Sintflut und Eiszeit

Umwälzungen, wie sie die Erde betrafen, sind also unter keinen Umständen und ausschließlich solche, die zu irgendeiner Zeit objektiv stattgefunden haben. Es bedarf immer eines erleuchteten Bewußtseins, um sich solcher Umwälzungen heute - in dieser unserer Gegenwart - bewußt zu werden. Damit will ich zum Ausdruck bringen, daß ein Bewußtwerden über Umwälzungen auf der Erde in gewissen Maße 'Umwälzungen' in unserem eigenen Bewußtsein voraussetzt oder mit sich bringt. Dabei gehe ich allerdings von der Annahme aus, daß es sich hier um mehr handelt als um ein bloßes Zur Kenntnis nehmen von Fakten, die uns von Medien oder Lehrbüchern übermittelt werden.

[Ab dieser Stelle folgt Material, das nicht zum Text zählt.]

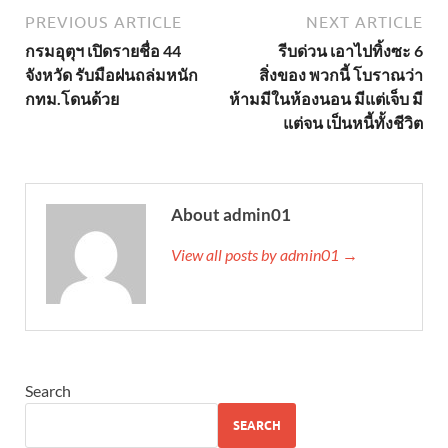
PREVIOUS ARTICLE
NEXT ARTICLE
กรมอุตุฯ เปิดรายชื่อ 44
รีบด่วน เอาไปทิ้งซะ 6
จังหวัด รับมือฝนถล่มหนัก
สิ่งของ พวกนี้ โบราณว่า
กทม.โดนด้วย
ห้ามมีในห้องนอน มีแต่เจ็บ มี
แต่จน เป็นหนี้ทั้งชีวิต
About admin01
View all posts by admin01 →
Search
SEARCH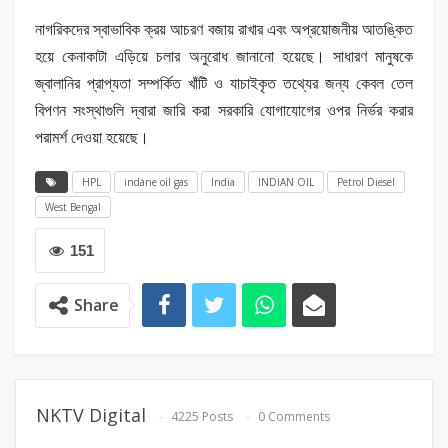
নাগরিকদের স্বাভাবিক ক্রয় আচরণ বজায় রাখার এবং অপ্রয়োজনীয় আতঙ্কিত
হয়ে কেনাকাটা এড়িয়ে চলার অনুরোধ জানানো হয়েছে। সাধারণ মানুষকে
জ্বালানির প্রাপ্যতা সম্পর্কিত খাঁটি ও যাচাইকৃত তথ্যের জন্য কেবল তেল
বিপণন সংস্থাগুলি দ্বারা জারি করা সরকারি যোগাযোগের ওপর নির্ভর করার
পরামর্শ দেওয়া হয়েছে।
HPL
indane oil gas
India
INDIAN OIL
Petrol Diesel
West Bengal
151
Share
NKTV Digital
4225 Posts
0 Comments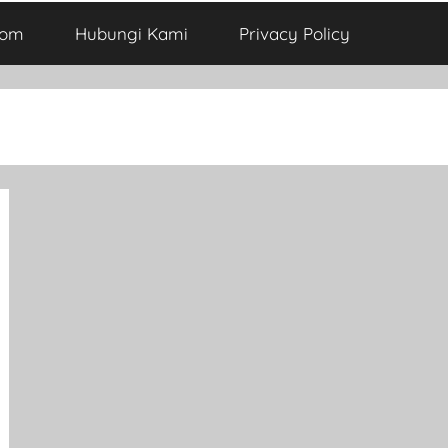
com
Hubungi Kami
Privacy Policy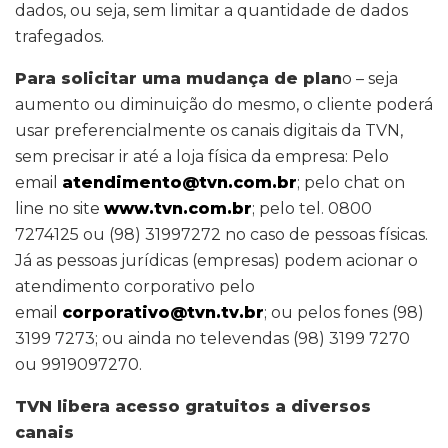
dados, ou seja, sem limitar a quantidade de dados
trafegados.
Para solicitar uma mudança de plan
o – seja
aumento ou diminuição do mesmo, o cliente poderá
usar preferencialmente os canais digitais da TVN,
sem precisar ir até a loja física da empresa: Pelo
email
atendimento@tvn.com.br
; pelo chat on
line no site
www.tvn.com.br
; pelo tel. 0800
7274125 ou (98) 31997272 no caso de pessoas físicas.
Já as pessoas jurídicas (empresas) podem acionar o
atendimento corporativo pelo
email
corporativo@tvn.tv.br
; ou pelos fones (98)
3199 7273; ou ainda no televendas (98) 3199 7270
ou 9919097270.
TVN libera acesso gratuitos a diversos
canais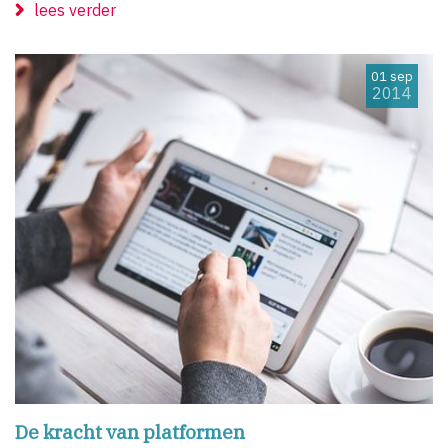
lees verder
01 sep
2014
De kracht van platformen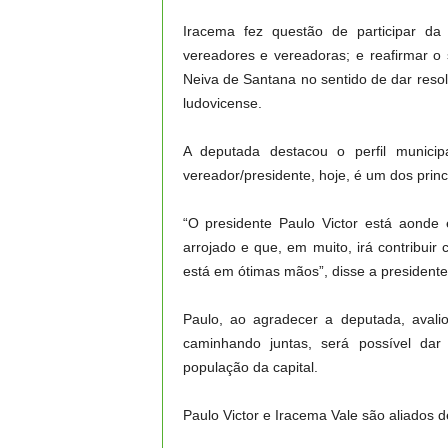
Iracema fez questão de participar d
vereadores e vereadoras; e reafirmar o
Neiva de Santana no sentido de dar reso
ludovicense.
A deputada destacou o perfil municip
vereador/presidente, hoje, é um dos prin
“O presidente Paulo Victor está aonde 
arrojado e que, em muito, irá contribu
está em ótimas mãos”, disse a president
Paulo, ao agradecer a deputada, aval
caminhando juntas, será possível da
população da capital.
Paulo Victor e Iracema Vale são aliados 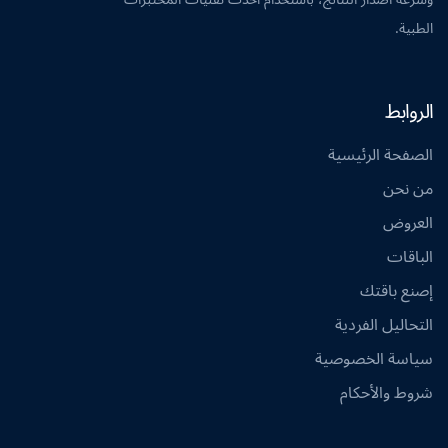
الطبية.
الروابط
الصفحة الرئيسية
من نحن
العروض
الباقات
إصنع باقتك
التحاليل الفردية
سياسة الخصوصية
شروط والأحكام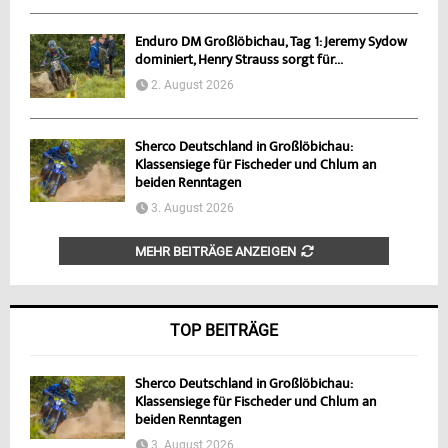
Enduro DM Großlöbichau, Tag 1: Jeremy Sydow
dominiert, Henry Strauss sorgt für...
2. August 2026
Sherco Deutschland in Großlöbichau:
Klassensiege für Fischeder und Chlum an
beiden Renntagen
3. August 2026
MEHR BEITRÄGE ANZEIGEN
TOP BEITRÄGE
Sherco Deutschland in Großlöbichau:
Klassensiege für Fischeder und Chlum an
beiden Renntagen
3. August 2026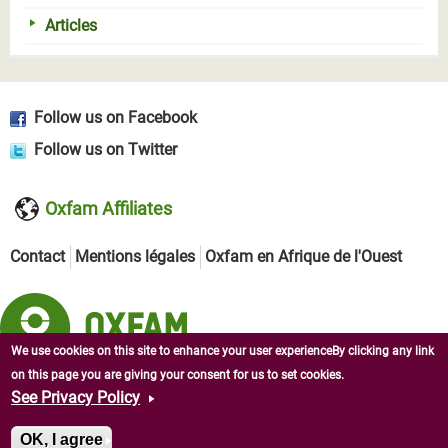
Articles
Follow us on Facebook
Follow us on Twitter
Oxfam Affiliates
Contact
Mentions légales
Oxfam en Afrique de l'Ouest
We use cookies on this site to enhance your user experienceBy clicking any link
on this page you are giving your consent for us to set cookies.
Copyright © 2026 Oxfam en République centrafricaine. All
See Privacy Policy
rights reserved.
OK, I agree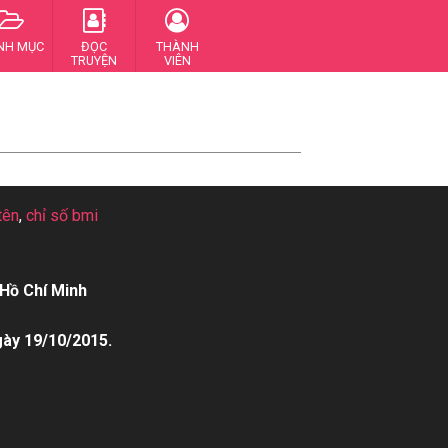
NH MỤC
ĐỌC
THÀNH
TRUYỆN
VIÊN
tên
,
chỉ số bmi
Hồ Chí Minh
gày 19/10/2015.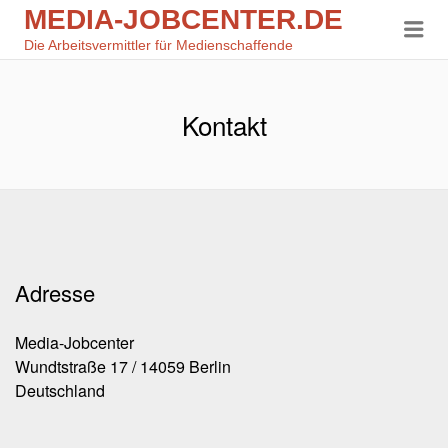
MEDIA-JOBCENTER.DE
Me
Media-Jobcenter.de
Die Arbeitsvermittler für Medienschaffende
Kontakt
Adresse
Media-Jobcenter
Wundtstraße 17 / 14059 Berlin
Deutschland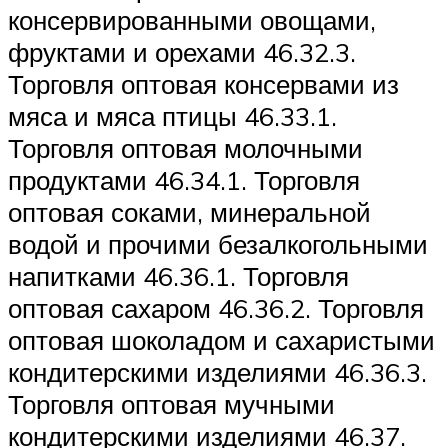
консервированными овощами,
фруктами и орехами 46.32.3.
Торговля оптовая консервами из
мяса и мяса птицы 46.33.1.
Торговля оптовая молочными
продуктами 46.34.1. Торговля
оптовая соками, минеральной
водой и прочими безалкогольными
напитками 46.36.1. Торговля
оптовая сахаром 46.36.2. Торговля
оптовая шоколадом и сахаристыми
кондитерскими изделиями 46.36.3.
Торговля оптовая мучными
кондитерскими изделиями 46.37.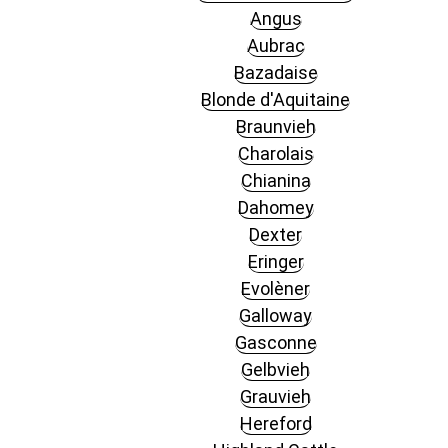
Angus
Aubrac
Bazadaise
Blonde d'Aquitaine
Braunvieh
Charolais
Chianina
Dahomey
Dexter
Eringer
Evolèner
Galloway
Gasconne
Gelbvieh
Grauvieh
Hereford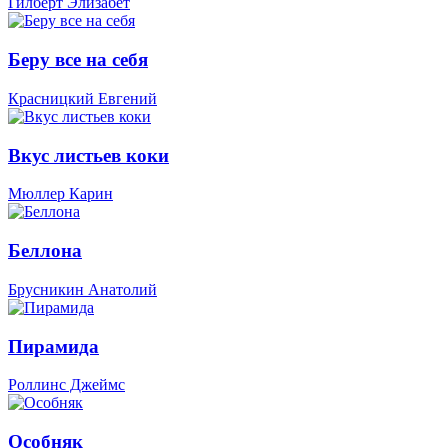
Гилберт Элизабет
Беру все на себя
Красницкий Евгений
Вкус листьев коки
Мюллер Карин
Беллона
Брусникин Анатолий
Пирамида
Роллинс Джеймс
Особняк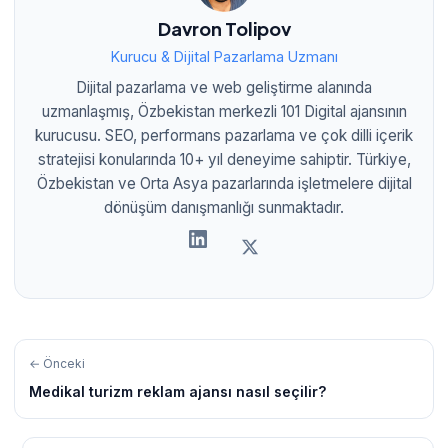
Davron Tolipov
Kurucu & Dijital Pazarlama Uzmanı
Dijital pazarlama ve web geliştirme alanında
uzmanlaşmış, Özbekistan merkezli 101 Digital ajansının
kurucusu. SEO, performans pazarlama ve çok dilli içerik
stratejisi konularında 10+ yıl deneyime sahiptir. Türkiye,
Özbekistan ve Orta Asya pazarlarında işletmelere dijital
dönüşüm danışmanlığı sunmaktadır.
← Önceki
Medikal turizm reklam ajansı nasıl seçilir?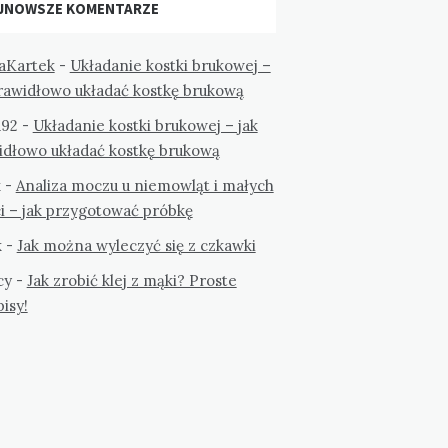
JNOWSZE KOMENTARZE
aKartek
-
Układanie kostki brukowej –
prawidłowo układać kostkę brukową
a92
-
Układanie kostki brukowej – jak
idłowo układać kostkę brukową
k
-
Analiza moczu u niemowląt i małych
i – jak przygotować próbkę
k
-
Jak można wyleczyć się z czkawki
cy
-
Jak zrobić klej z mąki? Proste
isy!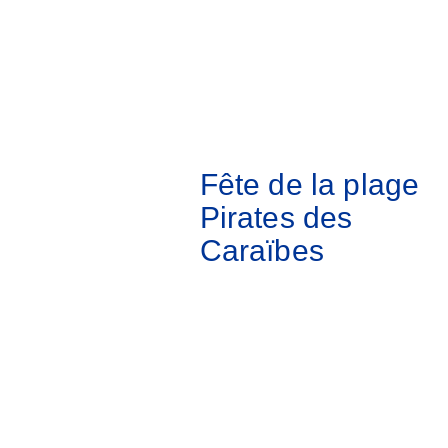
Fête de la plage
Pirates des
Caraïbes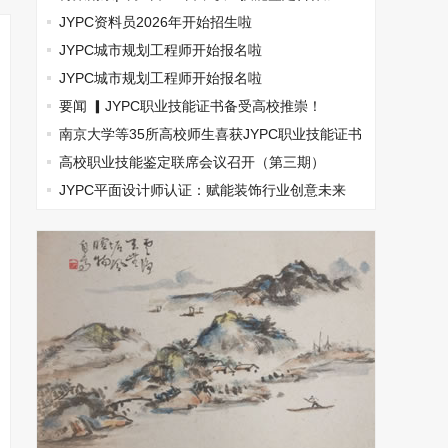
盟，南京国际展览中心见！
JYPC资料员2026年开始招生啦
JYPC城市规划工程师开始报名啦
JYPC城市规划工程师开始报名啦
要闻 ▎JYPC职业技能证书备受高校推崇！
南京大学等35所高校师生喜获JYPC职业技能证书
和专项能力证书！
高校职业技能鉴定联席会议召开（第三期）
JYPC平面设计师认证：赋能装饰行业创意未来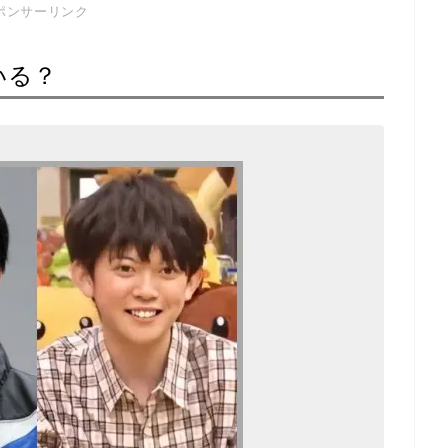
ポンサーリンク
いる？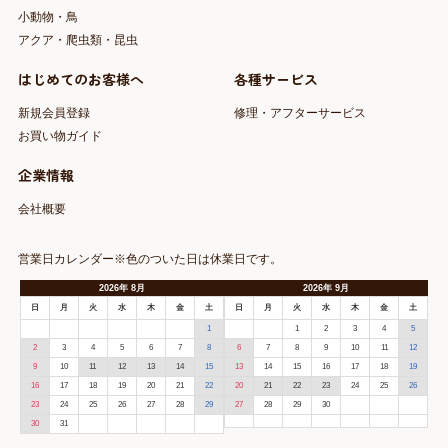
小動物・鳥
アクア・爬虫類・昆虫
はじめてのお客様へ
各種サービス
新規会員登録
修理・アフターサービス
お買い物ガイド
企業情報
会社概要
営業日カレンダー※色のついた日は休業日です。
2026
年
8月
2026
年
9月
日
月
火
水
木
金
土
日
月
火
水
木
金
土
1
1
2
3
4
5
2
3
4
5
6
7
8
6
7
8
9
10
11
12
9
10
11
12
13
14
15
13
14
15
16
17
18
19
16
17
18
19
20
21
22
20
21
22
23
24
25
26
23
24
25
26
27
28
29
27
28
29
30
30
31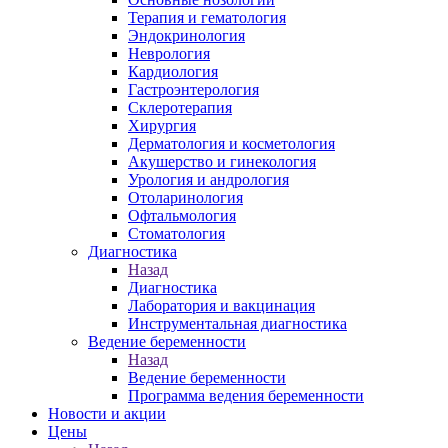
Терапия и гематология
Эндокринология
Неврология
Кардиология
Гастроэнтерология
Склеротерапия
Хирургия
Дерматология и косметология
Акушерство и гинекология
Урология и андрология
Отоларинология
Офтальмология
Стоматология
Диагностика
Назад
Диагностика
Лаборатория и вакцинация
Инструментальная диагностика
Ведение беременности
Назад
Ведение беременности
Программа ведения беременности
Новости и акции
Цены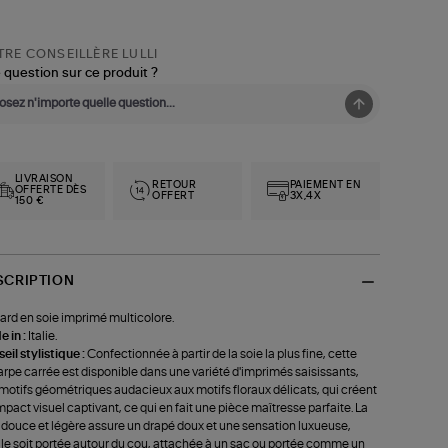
RE CONSEILLÈRE LULLI
 question sur ce produit ?
LIVRAISON
RETOUR
PAIEMENT EN
OFFERTE DÈS
OFFERT
3X,4X
150 €
SCRIPTION
ard en soie imprimé multicolore.
 in :
Italie.
eil stylistique :
Confectionnée à partir de la soie la plus fine, cette
rpe carrée est disponible dans une variété d'imprimés saisissants,
motifs géométriques audacieux aux motifs floraux délicats, qui créent
mpact visuel captivant, ce qui en fait une pièce maîtresse parfaite. La
 douce et légère assure un drapé doux et une sensation luxueuse,
lle soit portée autour du cou, attachée à un sac ou portée comme un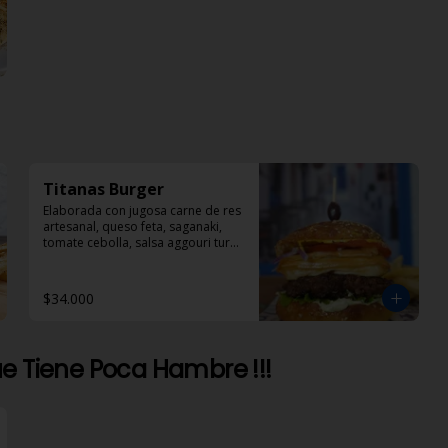
Titanas Burger
Elaborada con jugosa carne de res 
artesanal, queso feta, saganaki, 
tomate cebolla, salsa aggouri tursi 
y mostaza
$34.000
e Tiene Poca Hambre !!!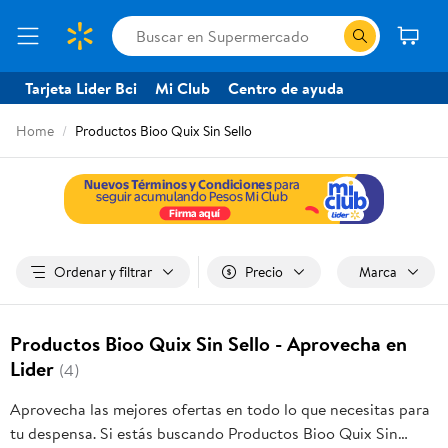
Tarjeta Lider Bci
Mi Club
Centro de ayuda
Home
Productos Bioo Quix Sin Sello
Ordenar y filtrar
Precio
Marca
Productos Bioo Quix Sin Sello - Aprovecha en
Lider
(4)
Aprovecha las mejores ofertas en todo lo que necesitas para
tu despensa. Si estás buscando Productos Bioo Quix Sin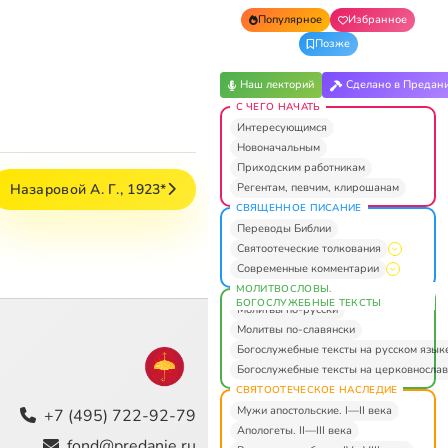
Популярное
Избранное
Позже
Наш лекторий
Сделано в Предан
С ЧЕГО НАЧАТЬ
Интересующимся
Новоначальным
Приходским работникам
Регентам, певчим, клирошанам
Назаровой А. Г., 1923*
СВЯЩЕННОЕ ПИСАНИЕ
Переводы Библии
Святоотеческие толкования
Современные комментарии
МОЛИТВОСЛОВЫ.
БОГОСЛУЖЕБНЫЕ ТЕКСТЫ
Молитвы по-русски
Молитвы по-славянски
Богослужебные тексты на русском язык
Богослужебные тексты на церковнослав
СВЯТООТЕЧЕСКОЕ НАСЛЕДИЕ
Мужи апостольские. I—II века
+7 (495) 722-92-79
Апологеты. II—III века
fond@predanie.ru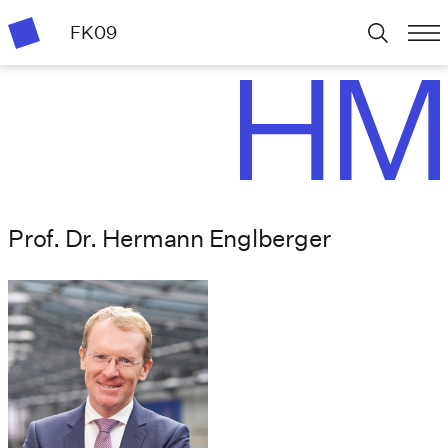
FK09
Prof. Dr. Hermann Englberger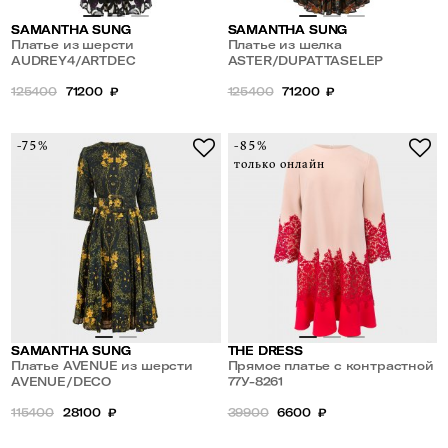
SAMANTHA SUNG
SAMANTHA SUNG
Платье из шерсти
Платье из шелка
AUDREY4/ARTDEC
ASTER/DUPATTASELEP
125400
71200
₽
125400
71200
₽
-75%
-85%
только онлайн
SAMANTHA SUNG
THE DRESS
Платье AVENUE из шерсти
Прямое платье с контрастной
AVENUE/DECO
отделкой из кружева
77У-8261
115400
28100
₽
39900
6600
₽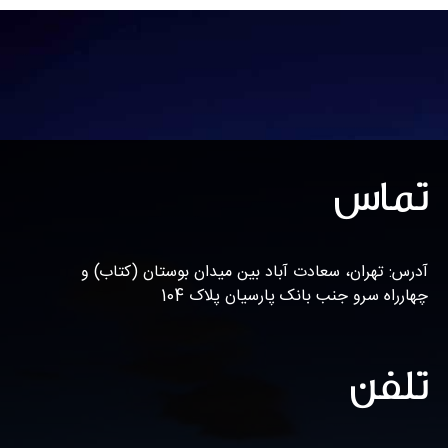
تماس
آدرس: تهران، سعادت آباد بین میدان بوستان (کتاب) و
چهارراه سرو جنب بانک پارسیان پلاک 104
تلفن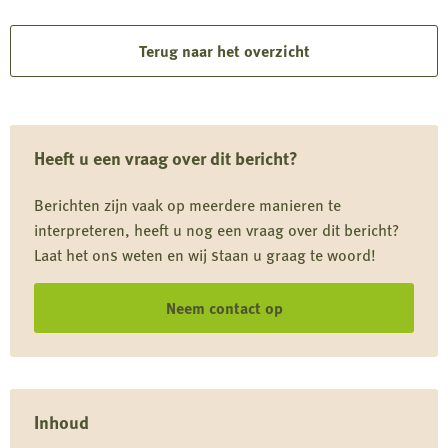
meer
over
Terug naar het overzicht
Doorbraak
in
Den
Heeft u een vraag over dit bericht?
Haag:
belangrijke
Berichten zijn vaak op meerdere manieren te
winst
interpreteren, heeft u nog een vraag over dit bericht?
voor
Laat het ons weten en wij staan u graag te woord!
jagers
Neem contact op
Inhoud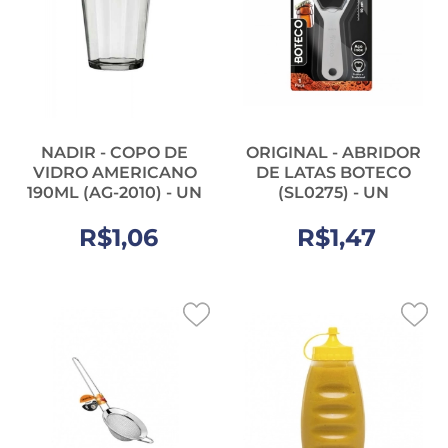
NADIR - COPO DE
ORIGINAL - ABRIDOR
VIDRO AMERICANO
DE LATAS BOTECO
190ML (AG-2010) - UN
(SL0275) - UN
R$1,06
R$1,47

Es genügt nicht zu 'denken', daß vor ca. zweihundert Millionen Jahren durch irgendwelche Naturkatastrophen die Dinosaurier zum Verschwinden gebracht wurden. Oder daß durch irgendwelche Umwelteinflüsse sich in den letzten Millionen Jahren wiederholt Eiszeiten über die Erde ausgebreitet haben. Wenn wir dies auf eine solch naive Weise andenken, begeben wir uns der eigentlichen Tiefe, die ein solches Thema immer mit sich bringt und in uns zum Klingen bringen möchte. Es bedarf schon einer tiefergehenden Einsicht in Zusammenhänge, von Menschsein, Bewußtwerden und Weltanschauen, um sich solcher Dinge wie Naturkatastrophen, Umwälzungen von globalem Ausmaß geziemend nähern zu können. Schon das geschichtliche Faktum eines Vulkanausbruches - wie beispielsweise der bekannte Ausbruch des Vesuvs, der im ersten nachchristlichen Jahrhundert zum Untergang der Städte Herkulaneum und ... geführt hat, ist ein Ereignis von solch unglaublicher Tiefe, daß jedwede Geschichtsschreibung allenfalls mit der Dürftigkeit eines Polizeiberichtes verglichen werden kann.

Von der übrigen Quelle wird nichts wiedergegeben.